Il culto del successo, proprio del capitalismo neoliberale, è un fenomeno americano e il marketing da salotto, con i suoi inglesismi e le sue formule a effetto simili a quelle dei film Blockbuster, fa da apripista per diffondere e radicare l’ideologia della performance sul resto del mondo. Il proliferare di tutte queste formule del successo, di tutti questi metodi per guadagnare soldi facilmente, di tutti questi “mental coach” che dispensano monologhi motivazionali sulla vita, sul lavoro, sui rapporti umani, sullo spirito imprenditoriale, su come scalare il business velocemente o su come sviluppare un mindset vincente, testimonia in che misura questo indottrinamento culturale abbia inquinato il nostro modo di interpretare il concetto di realizzazione personale e di successo.
Troppe persone hanno interiorizzato questa ideologia e danno per scontato che chiunque debba nutrire una lunga lista di aspirazioni e aspettative sul proprio percorso professionale. Ciò si traduce nella sempre più diffusa convinzione che ciò che si fa, se non viene considerato più stimolante e interessante del resto agli occhi della società, possa risultare addirittura noioso e indesiderabile. Ma non sempre ciò che si desidera è ciò di cui si ha realmente bisogno: ciò che vogliamo infatti è spesso una diretta conseguenza degli imperativi che la sfera sociale ci impone (aspira al massimo grado di libertà, pretendi sempre il massimo da ogni esperienza, rendi qualsiasi aspetto della vita interessante, e così via), mentre per capire ciò di cui abbiamo realmente bisogno per stare bene serve una riflessione quotidiana che ci faccia maturare quelle consapevolezze da cui derivano poi scelte in linea con le proprie autentiche necessità.
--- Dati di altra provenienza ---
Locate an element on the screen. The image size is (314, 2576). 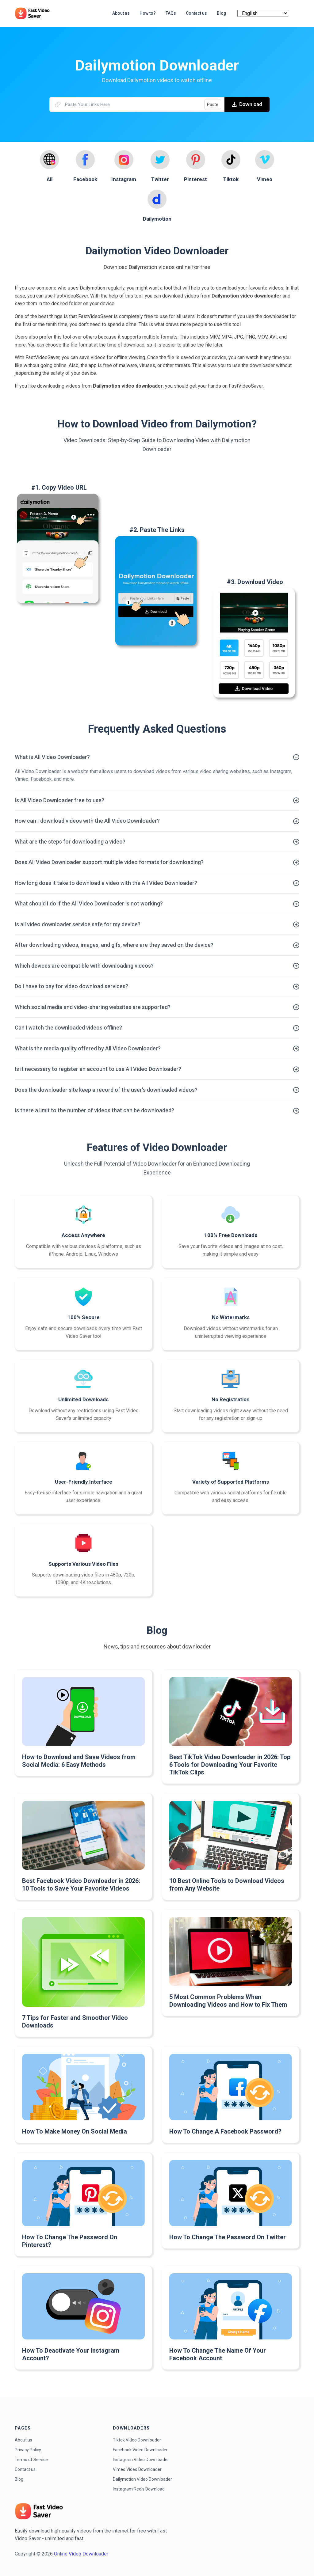 Instagram Video Downloader is located at coordinates (141, 2459).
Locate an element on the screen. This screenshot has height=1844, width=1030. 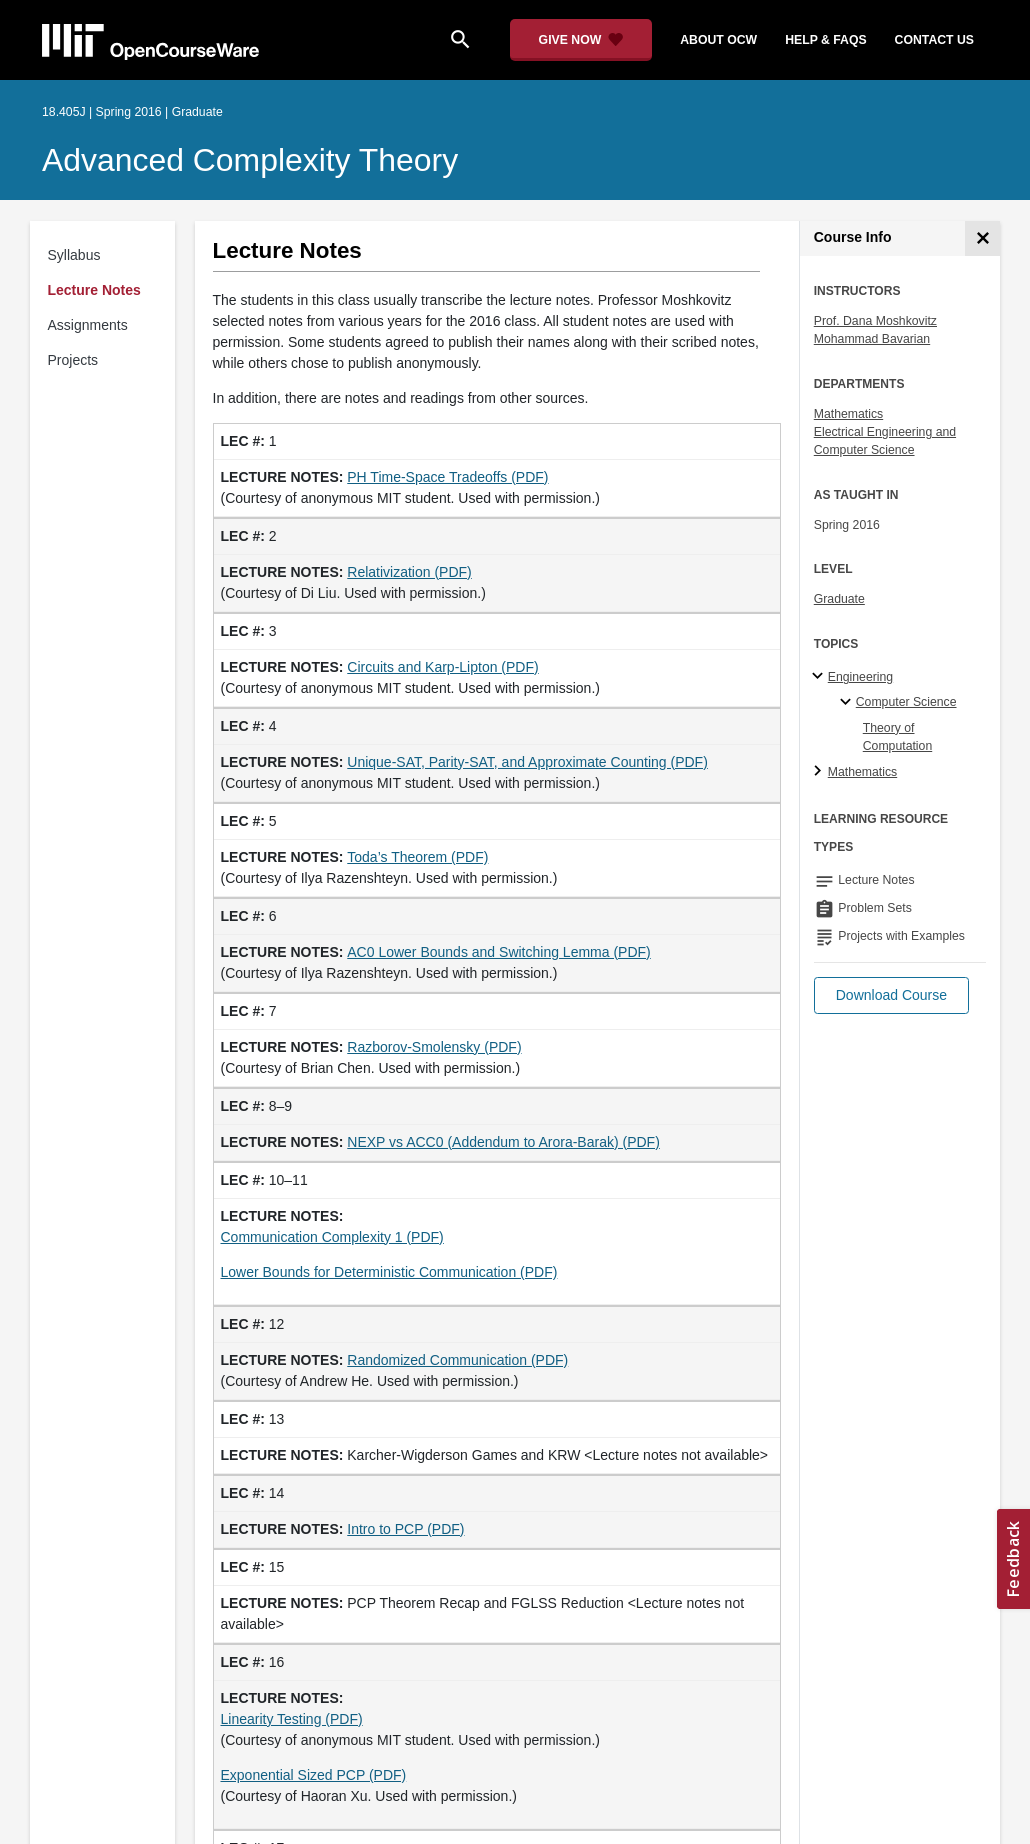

In questi termini, l’ossessione per la positività e per la felicità personale da ottenere a qualsiasi costo assume un ruolo centrale: essa fissa una meta ideale e finisce per oscurare l’importanza del percorso, alle volte lungo e faticoso, che in linea di principio la meta stessa implica. Idealizzare questo tipo di mete spesso comporta il non considerare tutto il resto che si limita ad accadere a lato. Fino a quando fonderemo il nostro percorso e la nostra realizzazione professionale su propositi controproducenti, che poco hanno a che fare con le nostre necessità più autentiche e che molto spesso ci vengono inculcati da un sistema incentrato sulla performance, sul culto del successo e sulla diffusione di stereotipi che spesso alimentano desideri vaghi e privi di concretezza, però, non sapremo mai veramente come prenderci cura di noi stessi e di conseguenza vivere bene.